The American physical chemists Merle Randall and Gilbert Lewis expressed this law differently: At absolute zero temperature, the entropy of each element (in their perfect crystalline state) is taken as 0, the entropy of each substance must have a positive, finite value. . However, entropy at absolute zero can equal zero, as is the case when considering a perfect crystal.
The Nernst-Simon expression can be written as from the isothermal process For a condensed system passing through, the associated entropy change approaches zero as the associated temperature approaches zero.
Another meaning of the third law of thermodynamics is that the energy exchange between two thermodynamic systems (whose composition forms an isolated system) is limited.
According to statistical mechanics, the entropy of a system can be expressed by the following equation:
S – So = 𝑘 B ln𝛀
Q: is the entropy of the system.
So: is the first entropy.
𝑘 B: Expresses the Boltzmann constant.
𝛀: refers to the total number of microstates consistent with the macroscopic configuration of the system.
Now, for a perfect crystal with exactly one ground state, 𝛀 = 1.
Therefore, the equation can be rewritten as:
S – So = 𝑘 B ln(1) = 0 [because ln(1) = 0]
When the initial entropy of the system is chosen to be zero, the following 'S' value can be obtained:
S – 0 = 0 ⇒ S = 0
Thus, the entropy of a perfect crystal at absolute zero is zero.
Impossibility of obtaining Zero Kelvin Temperature:
For an isentropic process that lowers the temperature of some substance by changing some X parameters to bring about a change from 'X2' to 'X1', an infinite number of steps must be performed to cool the substance to zero Kelvin.
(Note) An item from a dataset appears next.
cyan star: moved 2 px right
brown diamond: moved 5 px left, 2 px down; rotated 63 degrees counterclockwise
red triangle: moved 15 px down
This is because the third law of thermodynamics states that the entropy change is zero at absolute zero temperatures. The entropy v/s temperature graph for any isentropic process trying to cool a substance to absolute zero is shown below.
It can be observed from the graph that the lower the temperature associated with the substance, the greater the number of steps required to further cool the substance. As the temperature approaches zero kelvin, the number of steps required to cool matter approaches infinity.